Problems with lilo on a new machine

ME dugan at
Sat Feb 10 09:29:58 PST 2001

On Sat, 10 Feb 2001, Cameron Tully-Smith wrote:
> I just installed RedHat Linux 6.2 Deluxe on a new machine (Award 
> BIOS).  The machine has a 45GB UDMA IDE Western Digital Caviar hard disk, 
> 512MB of RAM and an Athlon 750 processor.  The motherboard is an Epox EP-7KXA.
> I'm getting "Primary master hard disk fail" when I try to boot off of the 
> hard disk.  The Linux install went fine and the machine's setup is set to 
> use "Auto" (I could manually override and choose LBA, Large or 
> Normal).  The machine boots fine with a boot diskette that was created 
> during the Linux install and I'm able to use the hard disk with no problems.
> I've already tried uninstalling and reinstalling lilo (i.e., lilo -u and 
> then lilo) and changing the boot device to /dev/hda1 instead of /dev/hda in 
> /etc/lilo.conf.
> Filesystems:
> /		~8GB
> /root		~2.8GB
> /usr/local	~15GB
> <swap>	~2GB
> /home		~15GB
> drive capacity that's being recognized is around 42GB
> Any suggestions on where to look on the web or on things to try would be 
> greatly appreciated.  The machine is running fine other than the booting 
> problem, so I'd rather not reload if I can avoid it (takes hours to make 
> the filesystems on this drive, though I could probably at least partially 
> avoid that for a reload, so it's not out of the question).
> Thanks in advance for any help.
> Cameron
> lpstudy at

Not so likely, but something to check: some complete systems (odd
vendors) would also include a partition on the hard disk to store BIOS
Settings. If this is deleted, then the drive won't boot, and other
hardware won't be recoginized. This requires that you boot off a fectory
floppy to restore the partition on the HD with the BIOS information.
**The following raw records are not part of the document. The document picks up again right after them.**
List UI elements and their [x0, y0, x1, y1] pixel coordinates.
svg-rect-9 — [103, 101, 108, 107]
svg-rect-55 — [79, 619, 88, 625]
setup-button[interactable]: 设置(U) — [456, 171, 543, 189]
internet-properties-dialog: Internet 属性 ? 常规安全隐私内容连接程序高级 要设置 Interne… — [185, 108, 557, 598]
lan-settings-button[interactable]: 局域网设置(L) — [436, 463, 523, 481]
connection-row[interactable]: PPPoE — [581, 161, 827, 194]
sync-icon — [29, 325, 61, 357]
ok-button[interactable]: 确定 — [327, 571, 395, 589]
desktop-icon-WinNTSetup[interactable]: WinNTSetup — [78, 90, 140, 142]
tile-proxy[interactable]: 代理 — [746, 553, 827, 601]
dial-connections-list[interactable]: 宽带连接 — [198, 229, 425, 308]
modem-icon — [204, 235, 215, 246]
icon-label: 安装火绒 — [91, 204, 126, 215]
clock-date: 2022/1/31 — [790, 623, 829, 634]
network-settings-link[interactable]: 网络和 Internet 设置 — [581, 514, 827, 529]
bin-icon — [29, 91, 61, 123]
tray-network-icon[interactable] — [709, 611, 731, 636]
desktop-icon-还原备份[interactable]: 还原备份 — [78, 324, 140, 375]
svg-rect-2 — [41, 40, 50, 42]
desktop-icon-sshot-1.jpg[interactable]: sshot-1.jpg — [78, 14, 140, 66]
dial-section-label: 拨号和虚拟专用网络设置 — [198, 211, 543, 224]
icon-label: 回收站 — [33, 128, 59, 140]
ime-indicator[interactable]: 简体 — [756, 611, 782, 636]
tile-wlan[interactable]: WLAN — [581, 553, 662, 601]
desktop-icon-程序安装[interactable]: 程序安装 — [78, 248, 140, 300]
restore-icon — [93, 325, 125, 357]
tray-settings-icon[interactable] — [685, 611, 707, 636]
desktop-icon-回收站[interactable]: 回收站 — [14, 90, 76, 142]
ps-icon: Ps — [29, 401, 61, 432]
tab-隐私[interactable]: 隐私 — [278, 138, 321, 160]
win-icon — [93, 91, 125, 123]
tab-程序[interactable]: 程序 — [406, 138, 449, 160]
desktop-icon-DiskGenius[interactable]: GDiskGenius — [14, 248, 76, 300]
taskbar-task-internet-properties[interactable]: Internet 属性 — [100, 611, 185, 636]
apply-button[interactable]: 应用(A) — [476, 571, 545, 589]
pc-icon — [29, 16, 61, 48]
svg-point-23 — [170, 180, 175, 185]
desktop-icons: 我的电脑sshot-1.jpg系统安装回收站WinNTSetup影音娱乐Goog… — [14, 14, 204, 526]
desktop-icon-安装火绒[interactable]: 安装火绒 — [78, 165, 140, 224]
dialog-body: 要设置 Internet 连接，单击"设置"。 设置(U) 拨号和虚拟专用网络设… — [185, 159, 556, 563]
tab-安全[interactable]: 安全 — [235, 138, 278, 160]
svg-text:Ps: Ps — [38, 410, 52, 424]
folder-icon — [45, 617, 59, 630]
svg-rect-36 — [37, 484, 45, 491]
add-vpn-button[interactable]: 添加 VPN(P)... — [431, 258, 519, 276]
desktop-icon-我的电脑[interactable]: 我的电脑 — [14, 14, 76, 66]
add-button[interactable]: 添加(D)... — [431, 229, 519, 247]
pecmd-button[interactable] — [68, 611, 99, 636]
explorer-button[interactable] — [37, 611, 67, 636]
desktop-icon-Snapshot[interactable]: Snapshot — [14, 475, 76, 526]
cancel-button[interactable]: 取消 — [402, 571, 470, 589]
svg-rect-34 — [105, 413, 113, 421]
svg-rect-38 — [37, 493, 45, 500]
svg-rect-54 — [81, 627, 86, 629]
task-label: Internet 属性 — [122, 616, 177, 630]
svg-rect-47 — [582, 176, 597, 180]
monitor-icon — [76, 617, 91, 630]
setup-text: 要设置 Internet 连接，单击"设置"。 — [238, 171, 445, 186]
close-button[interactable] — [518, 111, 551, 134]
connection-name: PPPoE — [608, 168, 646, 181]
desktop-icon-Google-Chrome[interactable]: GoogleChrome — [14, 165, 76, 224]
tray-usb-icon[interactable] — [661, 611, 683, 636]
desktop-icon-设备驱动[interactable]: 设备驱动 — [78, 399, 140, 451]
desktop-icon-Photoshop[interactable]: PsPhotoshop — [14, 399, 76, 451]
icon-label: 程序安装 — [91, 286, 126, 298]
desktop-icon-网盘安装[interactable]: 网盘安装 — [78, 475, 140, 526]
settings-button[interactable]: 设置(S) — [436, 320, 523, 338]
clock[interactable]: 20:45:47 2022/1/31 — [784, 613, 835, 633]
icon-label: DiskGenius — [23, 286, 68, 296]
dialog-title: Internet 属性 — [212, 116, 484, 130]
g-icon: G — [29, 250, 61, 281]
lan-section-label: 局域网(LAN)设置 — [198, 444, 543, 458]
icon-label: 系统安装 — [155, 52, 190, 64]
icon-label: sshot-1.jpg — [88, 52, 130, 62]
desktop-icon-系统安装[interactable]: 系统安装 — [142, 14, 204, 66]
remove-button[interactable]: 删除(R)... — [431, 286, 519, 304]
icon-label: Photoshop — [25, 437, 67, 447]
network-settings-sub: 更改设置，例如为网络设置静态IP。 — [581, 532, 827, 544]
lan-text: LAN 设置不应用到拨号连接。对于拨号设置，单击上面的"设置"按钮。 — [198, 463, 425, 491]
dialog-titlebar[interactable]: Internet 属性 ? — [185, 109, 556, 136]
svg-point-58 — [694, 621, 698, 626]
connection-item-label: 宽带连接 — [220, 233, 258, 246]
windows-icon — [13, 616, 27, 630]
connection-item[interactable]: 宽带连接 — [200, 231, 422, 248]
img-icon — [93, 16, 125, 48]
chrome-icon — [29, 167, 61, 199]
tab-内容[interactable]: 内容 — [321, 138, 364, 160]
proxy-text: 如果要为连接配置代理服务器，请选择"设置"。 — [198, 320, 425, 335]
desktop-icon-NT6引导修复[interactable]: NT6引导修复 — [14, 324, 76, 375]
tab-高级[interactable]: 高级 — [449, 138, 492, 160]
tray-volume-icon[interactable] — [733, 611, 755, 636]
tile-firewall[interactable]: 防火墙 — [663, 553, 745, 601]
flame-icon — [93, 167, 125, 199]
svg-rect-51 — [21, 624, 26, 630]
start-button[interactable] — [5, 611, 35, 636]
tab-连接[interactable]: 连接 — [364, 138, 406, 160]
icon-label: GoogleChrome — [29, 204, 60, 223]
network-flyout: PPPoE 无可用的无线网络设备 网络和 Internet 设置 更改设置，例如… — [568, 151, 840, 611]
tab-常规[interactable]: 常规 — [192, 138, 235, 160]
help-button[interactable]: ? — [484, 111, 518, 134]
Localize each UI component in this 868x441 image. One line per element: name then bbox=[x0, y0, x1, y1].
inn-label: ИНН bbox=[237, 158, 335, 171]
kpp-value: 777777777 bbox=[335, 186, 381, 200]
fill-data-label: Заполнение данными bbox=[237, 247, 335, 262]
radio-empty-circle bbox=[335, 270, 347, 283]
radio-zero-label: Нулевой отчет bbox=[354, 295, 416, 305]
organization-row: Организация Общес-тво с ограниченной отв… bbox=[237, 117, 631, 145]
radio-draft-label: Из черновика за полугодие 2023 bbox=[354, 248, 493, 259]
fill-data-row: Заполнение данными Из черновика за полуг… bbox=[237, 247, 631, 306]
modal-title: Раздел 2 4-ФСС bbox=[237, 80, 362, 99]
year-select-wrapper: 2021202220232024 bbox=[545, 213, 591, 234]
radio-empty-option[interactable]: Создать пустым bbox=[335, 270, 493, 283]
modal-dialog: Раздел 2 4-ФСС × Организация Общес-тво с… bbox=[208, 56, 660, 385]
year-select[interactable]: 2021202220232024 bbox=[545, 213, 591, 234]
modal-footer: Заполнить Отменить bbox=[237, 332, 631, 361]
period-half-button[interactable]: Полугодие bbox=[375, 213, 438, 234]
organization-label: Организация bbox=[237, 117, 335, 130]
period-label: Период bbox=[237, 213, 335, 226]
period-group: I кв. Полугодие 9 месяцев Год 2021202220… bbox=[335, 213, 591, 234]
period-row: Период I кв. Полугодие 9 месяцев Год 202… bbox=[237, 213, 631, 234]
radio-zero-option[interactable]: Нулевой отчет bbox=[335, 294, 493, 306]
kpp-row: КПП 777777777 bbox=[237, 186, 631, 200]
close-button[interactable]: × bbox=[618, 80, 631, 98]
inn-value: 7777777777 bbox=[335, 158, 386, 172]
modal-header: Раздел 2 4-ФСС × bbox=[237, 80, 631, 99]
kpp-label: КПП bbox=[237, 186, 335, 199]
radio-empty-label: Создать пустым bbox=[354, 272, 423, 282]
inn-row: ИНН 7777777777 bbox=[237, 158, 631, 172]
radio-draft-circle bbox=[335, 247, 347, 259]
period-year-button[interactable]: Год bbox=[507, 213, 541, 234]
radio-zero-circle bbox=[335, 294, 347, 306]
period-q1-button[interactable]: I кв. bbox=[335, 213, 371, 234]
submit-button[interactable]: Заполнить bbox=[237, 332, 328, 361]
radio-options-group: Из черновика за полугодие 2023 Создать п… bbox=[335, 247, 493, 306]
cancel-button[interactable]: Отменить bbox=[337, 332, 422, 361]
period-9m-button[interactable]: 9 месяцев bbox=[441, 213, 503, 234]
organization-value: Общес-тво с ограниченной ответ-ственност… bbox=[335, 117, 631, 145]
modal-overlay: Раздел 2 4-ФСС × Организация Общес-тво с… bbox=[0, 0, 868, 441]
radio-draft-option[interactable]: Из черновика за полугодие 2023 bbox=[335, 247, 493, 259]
Another problem that existed before with LILO (don't know if it has been
fixed) is the location of the root file system ("/") with in the first
1024 cylss and storage of the kernel within that root filesystem on the
first 1024 cyls.

Another place to look: did you use any geometry translation programs from
the HD to allow your MB BIOS to recognize the larger sized HD?

Can you boot off of the emergency boot disk , and specify
"root=/dev/hda1" (If the first partition on the master drive of the 
primary ide interface has your root partiton.) If starting a linux kernel
on from other media and referencing the root partition of the drie that
has linux allows the machine to boot, then that is a very god sign that
your HD has not failed.

Not likely: have you exceeded the max wattage for your power supply? (You
could add up all of the power consumed by your devices, but a less
reliable way it to see that you are not using many splitters for the power
connections and extra hardware.

Someone else here or at an install fest was mentioning problems with some
Award BIOS, but I do not recall what they said, or who they were.

Does the MB BIOs correctly recognize the HD by size an geometry?